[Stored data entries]
----
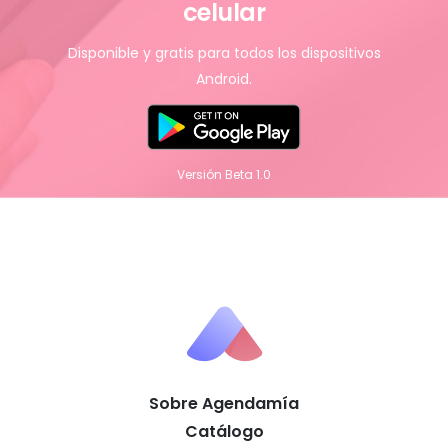
celular
Disponible y gratis para todos los dispositivos
Android.
Versión Beta 1.0
Sobre Agendamía
Catálogo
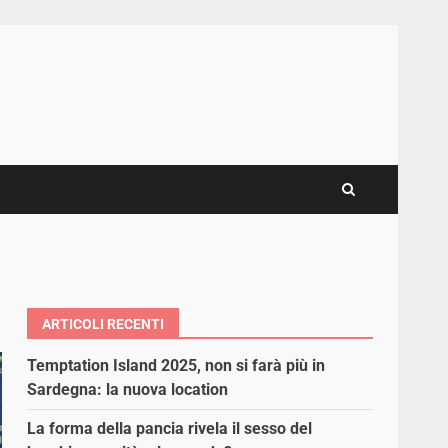
ARTICOLI RECENTI
Temptation Island 2025, non si farà più in
Sardegna: la nuova location
La forma della pancia rivela il sesso del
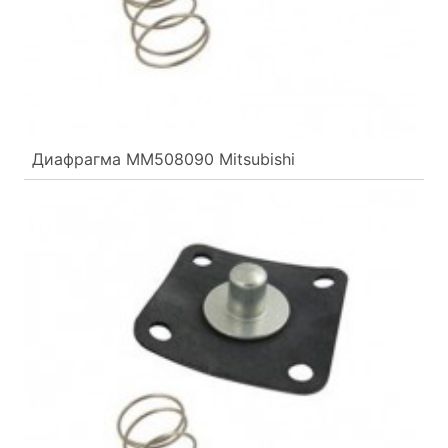
Диафрагма MM508090 Mitsubishi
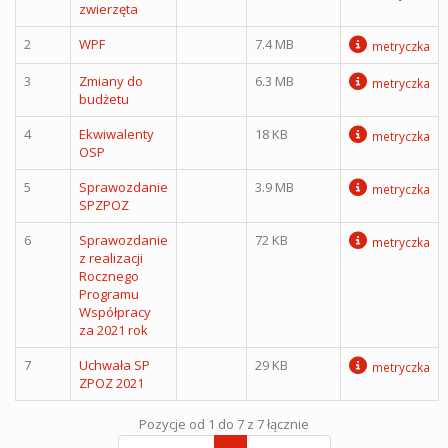
zwierzęta
2
WPF
7.4 MB
metryczka
3
Zmiany do
6.3 MB
metryczka
budżetu
4
Ekwiwalenty
18 KB
metryczka
OSP
5
Sprawozdanie
3.9 MB
metryczka
SPZPOZ
6
Sprawozdanie
72 KB
metryczka
z realizacji
Rocznego
Programu
Współpracy
za 2021 rok
7
Uchwała SP
29 KB
metryczka
ZPOZ 2021
Pozycje od 1 do 7 z 7 łącznie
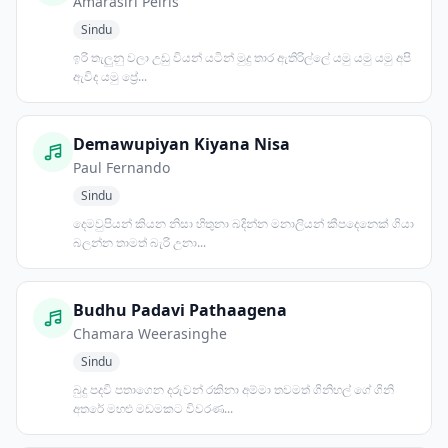
Amarasiri Peiris
Sindu
ඉරි තැලුනු වලා උඩු වියන් යටින් මුදු තාර ඇතිරිල්ලේ යමු යමු යමු අපි
ඇවිද යමු ප්‍රේ...
Demawupiyan Kiyana Nisa
Paul Fernando
Sindu
දෙමවුපියන් කියන නිසා හිතුනා බදින්න මනාලියන් කීපදෙනෙක් ගියා
බලන්න තාමත් බැරි උනා...
Budhu Padavi Pathaagena
Chamara Weerasinghe
Sindu
බුදු පදවි පතාගෙන දරුවන් රකිනා අම්මා තවමත් ගිනිහල් ගේ ගිනි
අතරේ මහළු මඩමකට විවරණ...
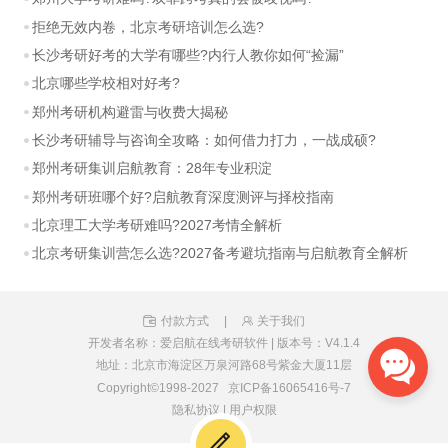
拒绝无效内卷，北京考研培训怎么选?
长沙考研好考的大学有哪些?内行人教你如何“捡漏”
北京哪些学校相对好考?
郑州考研机构避雷与收费大揭秘
长沙考研辅导与咨询全攻略：如何借力打力，一战成硕?
郑州考研集训启航教育：28年专业积淀
郑州考研班哪个好?启航教育深度测评与择校指南
北京理工大学考研难吗?2027考情全解析
北京考研集训营怎么选?2027备考避坑指南与启航教育全解析
付款方式
|
关于我们
开发者名称：爱启航在线考研软件
|
版本号：V4.1.4
地址：北京市海淀区万泉河路68号紫金大厦11层
Copyright©1998-2027
京ICP备16065416号-7
隐私协议
|
用户权限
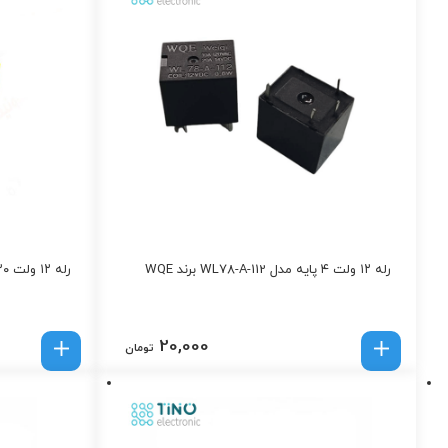
رله ۱۲ ولت ۴ پایه مدل WL78-A-112 برند WQE
رله ۱۲ ولت ۲۰ آمپر ۵ پین MEISHUO مدل MAD-S
20,000
تومان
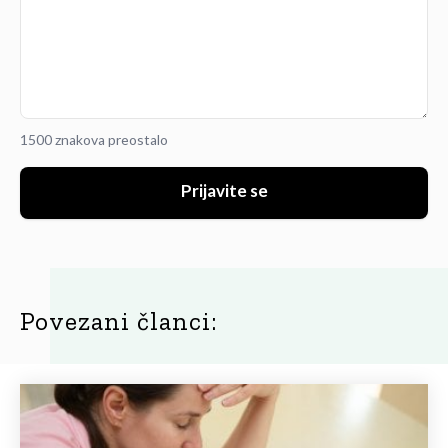
1500 znakova preostalo
Prijavite se
Povezani članci:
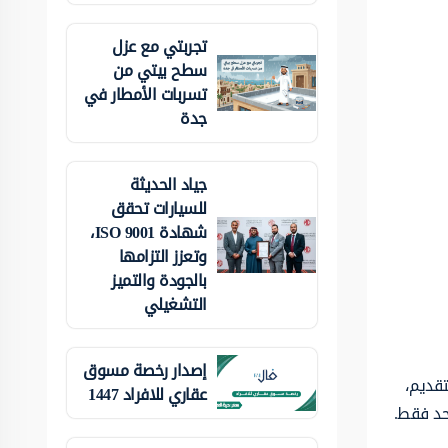
تجربتي مع عزل
سطح بيتي من
تسربات الأمطار في
جدة
جياد الحديثة
للسيارات تحقق
شهادة ISO 9001،
وتعزز التزامها
بالجودة والتميز
التشغيلي
إصدار رخصة مسوق
تقديم،
عقاري للافراد 1447
حد فقط.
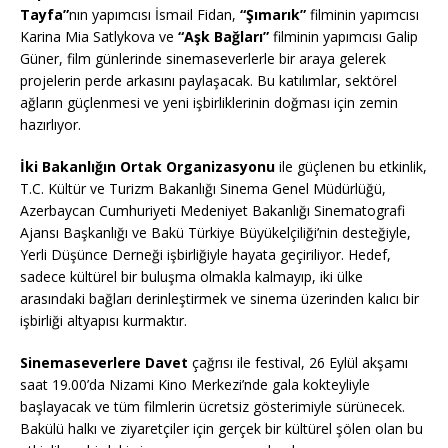
Tayfa”
nın yapımcısı İsmail Fidan,
“Şımarık”
filminin yapımcısı
Karina Mia Satlykova ve
“Aşk Bağları”
filminin yapımcısı Galip
Güner, film günlerinde sinemaseverlerle bir araya gelerek
projelerin perde arkasını paylaşacak. Bu katılımlar, sektörel
ağların güçlenmesi ve yeni işbirliklerinin doğması için zemin
hazırlıyor.
İki Bakanlığın Ortak Organizasyonu
ile güçlenen bu etkinlik,
T.C. Kültür ve Turizm Bakanlığı Sinema Genel Müdürlüğü,
Azerbaycan Cumhuriyeti Medeniyet Bakanlığı Sinematografi
Ajansı Başkanlığı ve Bakü Türkiye Büyükelçiliği’nin desteğiyle,
Yerli Düşünce Derneği işbirliğiyle hayata geçiriliyor. Hedef,
sadece kültürel bir buluşma olmakla kalmayıp, iki ülke
arasındaki bağları derinleştirmek ve sinema üzerinden kalıcı bir
işbirliği altyapısı kurmaktır.
Sinemaseverlere Davet
çağrısı ile festival, 26 Eylül akşamı
saat 19.00’da Nizami Kino Merkezi’nde gala kokteyliyle
başlayacak ve tüm filmlerin ücretsiz gösterimiyle sürünecek.
Bakülü halkı ve ziyaretçiler için gerçek bir kültürel şölen olan bu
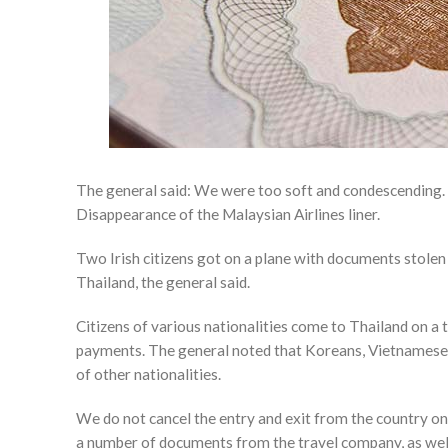
The general said: We were too soft and condescending. S
Disappearance of the Malaysian Airlines liner.
Two Irish citizens got on a plane with documents stolen 
Thailand, the general said.
Citizens of various nationalities come to Thailand on a t
payments. The general noted that Koreans, Vietnamese, Ru
of other nationalities.
We do not cancel the entry and exit from the country on a
a number of documents from the travel company, as well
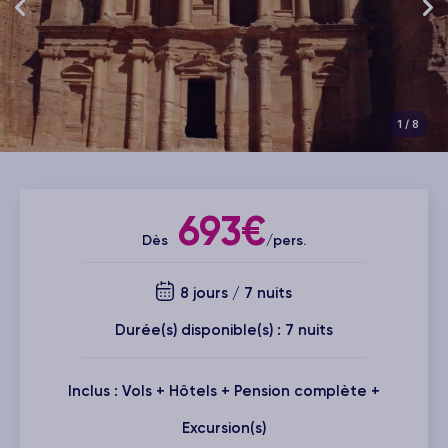
1
/ 8
693€
Dès
/pers.
8 jours / 7 nuits
Durée(s) disponible(s) : 7 nuits
Inclus : Vols + Hôtels + Pension complète +
Excursion(s)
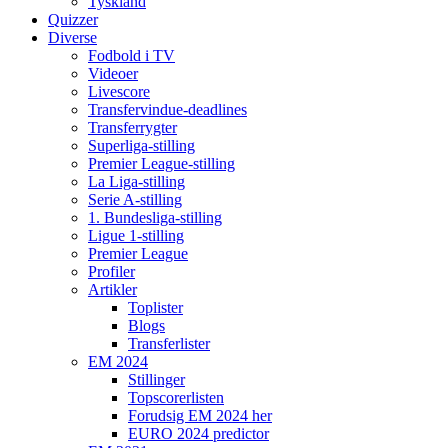
Tyskland
Quizzer
Diverse
Fodbold i TV
Videoer
Livescore
Transfervindue-deadlines
Transferrygter
Superliga-stilling
Premier League-stilling
La Liga-stilling
Serie A-stilling
1. Bundesliga-stilling
Ligue 1-stilling
Premier League
Profiler
Artikler
Toplister
Blogs
Transferlister
EM 2024
Stillinger
Topscorerlisten
Forudsig EM 2024 her
EURO 2024 predictor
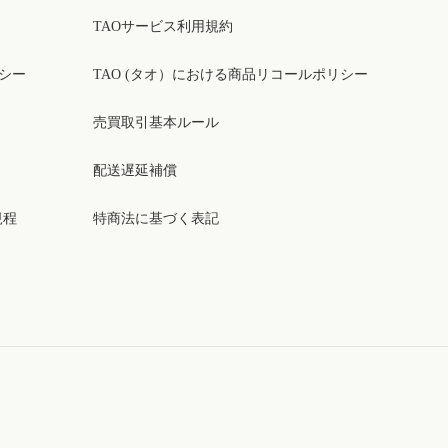
TAOサービス利用規約
リシー
TAO (タオ）における商品リコールポリシー
売買取引基本ルール
配送遅延補償
規程
特商法に基づく表記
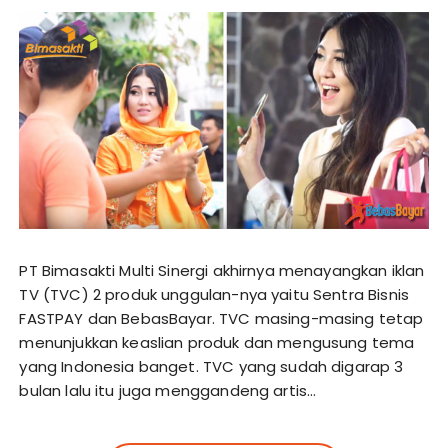
PT Bimasakti Multi Sinergi akhirnya menayangkan iklan
TV (TVC) 2 produk unggulan-nya yaitu Sentra Bisnis
FASTPAY dan BebasBayar. TVC masing-masing tetap
menunjukkan keaslian produk dan mengusung tema
yang Indonesia banget. TVC yang sudah digarap 3
bulan lalu itu juga menggandeng artis…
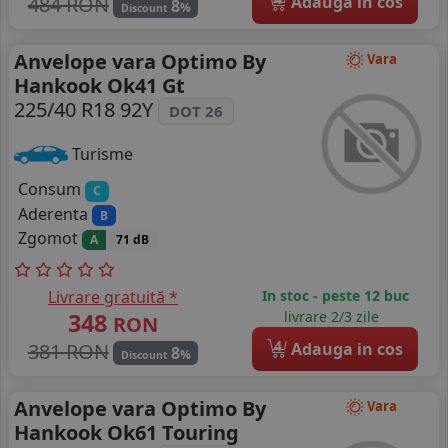
484 RON
Adauga in cos
8
%
Discount
Anvelope vara Optimo By
Vara
Hankook Ok41 Gt
225/40 R18 92Y
DOT 26
Turisme
Consum
C
Aderenta
B
Zgomot
A
71 dB
Livrare gratuită *
In stoc - peste 12 buc
348
livrare 2/3 zile
RON
4
381 RON
Adauga in cos
8
%
Discount
Anvelope vara Optimo By
Vara
Hankook Ok61 Touring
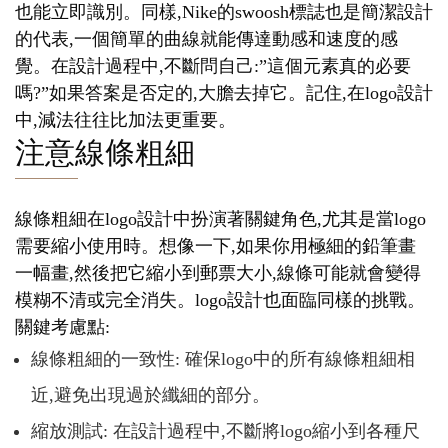
也能立即識別。同樣,Nike的swoosh標誌也是簡潔設計
的代表,一個簡單的曲線就能傳達動感和速度的感
覺。在設計過程中,不斷問自己:”這個元素真的必要
嗎?”如果答案是否定的,大膽去掉它。記住,在logo設計
中,減法往往比加法更重要。
注意線條粗細
線條粗細在logo設計中扮演著關鍵角色,尤其是當logo
需要縮小使用時。想像一下,如果你用極細的鉛筆畫
一幅畫,然後把它縮小到郵票大小,線條可能就會變得
模糊不清或完全消失。logo設計也面臨同樣的挑戰。
關鍵考慮點:
線條粗細的一致性: 確保logo中的所有線條粗細相
近,避免出現過於纖細的部分。
縮放測試: 在設計過程中,不斷將logo縮小到各種尺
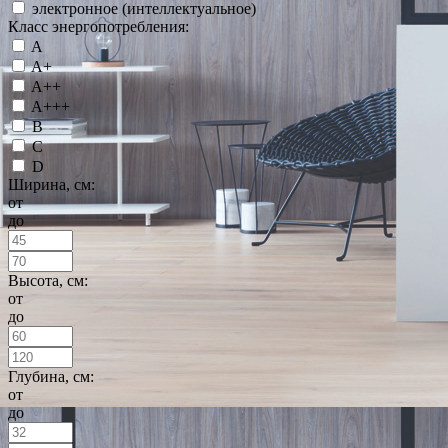
электронное (интеллектуальное)
Класс энергопотребления:
A
A+
A++
A+++
B
C
D
Ширина, см:
от
до
Высота, см:
от
до
Глубина, см:
от
до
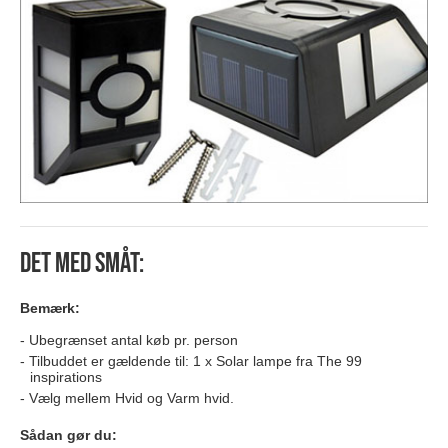
Det med småt:
Bemærk:
Ubegrænset antal køb pr. person
Tilbuddet er gældende til: 1 x Solar lampe fra The 99
inspirations
Vælg mellem Hvid og Varm hvid.
Sådan gør du:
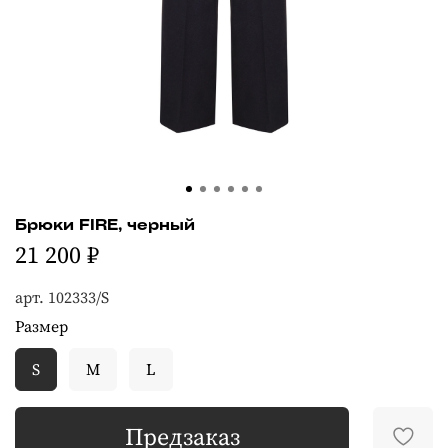
Брюки FIRE, черный
21 200 ₽
арт.
102333/S
Размер
S
M
L
Предзаказ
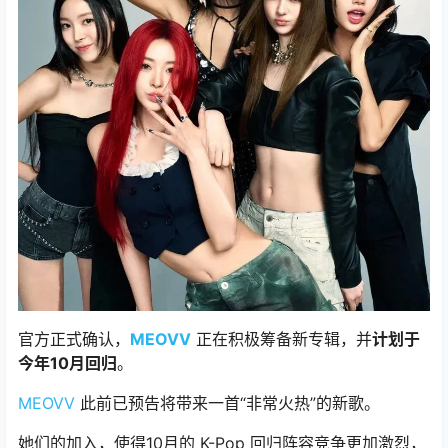
官方正式确认，
MEOVV
正在积极筹备新专辑，并
计划于
今年10月回归
。
MEOVV
此前已预告将带来一首“非常火热”的新歌。
她们的加入，使得10月的 K-Pop 回归阵容竞争更加激烈，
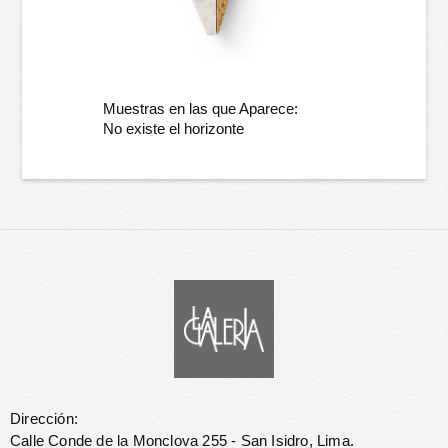
Muestras en las que Aparece:
No existe el horizonte
Dirección:
Calle Conde de la Monclova 255 - San Isidro, Lima.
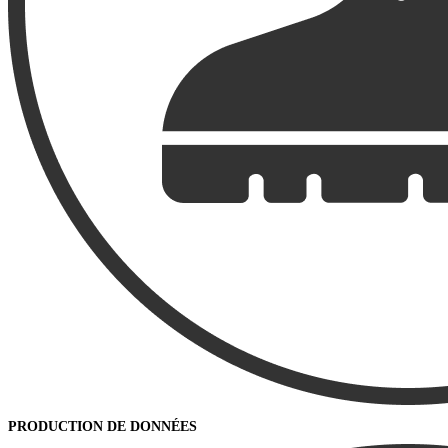
PRODUCTION DE DONNÉES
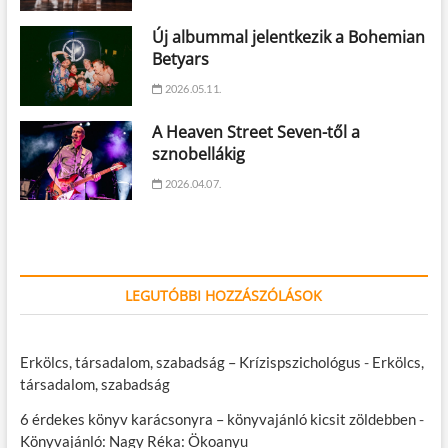
Új albummal jelentkezik a Bohemian
Betyars
2026.05.11.
A Heaven Street Seven-től a
sznobellákig
2026.04.07.
LEGUTÓBBI HOZZÁSZÓLÁSOK
Erkölcs, társadalom, szabadság – Krízispszichológus
-
Erkölcs,
társadalom, szabadság
6 érdekes könyv karácsonyra – könyvajánló kicsit zöldebben
-
Könyvajánló: Nagy Réka: Ökoanyu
----
=== Required action ===
From the records above, transcribe only the stretch from the line with "Ekwiwalenty" through the line with "Disappearance of the", keeping both ends. Omit pictures.

=== The completed task ===
Ekwiwalenty
18 KB
metryczka
OSP
5
Sprawozdanie
3.9 MB
metryczka
SPZPOZ
6
Sprawozdanie
72 KB
metryczka
z realizacji
Rocznego
Programu
Współpracy
za 2021 rok
7
Uchwała SP
29 KB
metryczka
ZPOZ 2021
Pozycje od 1 do 7 z 7 łącznie
Amarasiri Peiris
Sindu
ඉරි තැලුනු වලා උඩු වියන් යටින් මුදු තාර ඇතිරිල්ලේ යමු යමු යමු අපි
ඇවිද යමු ප්‍රේ...
Demawupiyan Kiyana Nisa
Paul Fernando
Sindu
දෙමවුපියන් කියන නිසා හිතුනා බදින්න මනාලියන් කීපදෙනෙක් ගියා
බලන්න තාමත් බැරි උනා...
Budhu Padavi Pathaagena
Chamara Weerasinghe
Sindu
බුදු පදවි පතාගෙන දරුවන් රකිනා අම්මා තවමත් ගිනිහල් ගේ ගිනි
අතරේ මහළු මඩමකට විවරණ...
拒绝无效内卷，北京考研培训怎么选?
长沙考研好考的大学有哪些?内行人教你如何“捡漏”
北京哪些学校相对好考?
郑州考研机构避雷与收费大揭秘
长沙考研辅导与咨询全攻略：如何借力打力，一战成硕?
郑州考研集训启航教育：28年专业积淀
郑州考研班哪个好?启航教育深度测评与择校指南
北京理工大学考研难吗?2027考情全解析
北京考研集训营怎么选?2027备考避坑指南与启航教育全解析
付款方式
|
关于我们
开发者名称：爱启航在线考研软件
|
版本号：V4.1.4
地址：北京市海淀区万泉河路68号紫金大厦11层
Copyright©1998-2027
京ICP备16065416号-7
隐私协议
|
用户权限
رله ۱۲ ولت ۴ پایه مدل WL78-A-112 برند WQE
رله ۱۲ ولت ۲۰ آمپر ۵ پین MEISHUO مدل MAD-S
20,000
تومان
1500 znakova preostalo
Prijavite se
Povezani članci:
تجربتي مع عزل
سطح بيتي من
تسربات الأمطار في
جدة
جياد الحديثة
للسيارات تحقق
شهادة ISO 9001،
وتعزز التزامها
بالجودة والتميز
التشغيلي
إصدار رخصة مسوق
تقديم،
عقاري للافراد 1447
حد فقط.
Tayfa”
nın yapımcısı İsmail Fidan,
“Şımarık”
filminin yapımcısı
Karina Mia Satlykova ve
“Aşk Bağları”
filminin yapımcısı Galip
Güner, film günlerinde sinemaseverlerle bir araya gelerek
projelerin perde arkasını paylaşacak. Bu katılımlar, sektörel
ağların güçlenmesi ve yeni işbirliklerinin doğması için zemin
hazırlıyor.
İki Bakanlığın Ortak Organizasyonu
ile güçlenen bu etkinlik,
T.C. Kültür ve Turizm Bakanlığı Sinema Genel Müdürlüğü,
Azerbaycan Cumhuriyeti Medeniyet Bakanlığı Sinematografi
Ajansı Başkanlığı ve Bakü Türkiye Büyükelçiliği’nin desteğiyle,
Yerli Düşünce Derneği işbirliğiyle hayata geçiriliyor. Hedef,
sadece kültürel bir buluşma olmakla kalmayıp, iki ülke
arasındaki bağları derinleştirmek ve sinema üzerinden kalıcı bir
işbirliği altyapısı kurmaktır.
Sinemaseverlere Davet
çağrısı ile festival, 26 Eylül akşamı
saat 19.00’da Nizami Kino Merkezi’nde gala kokteyliyle
başlayacak ve tüm filmlerin ücretsiz gösterimiyle sürünecek.
Bakülü halkı ve ziyaretçiler için gerçek bir kültürel şölen olan bu
The general said: We were too soft and condescending. S
Disappearance of the Malaysian Airlines liner.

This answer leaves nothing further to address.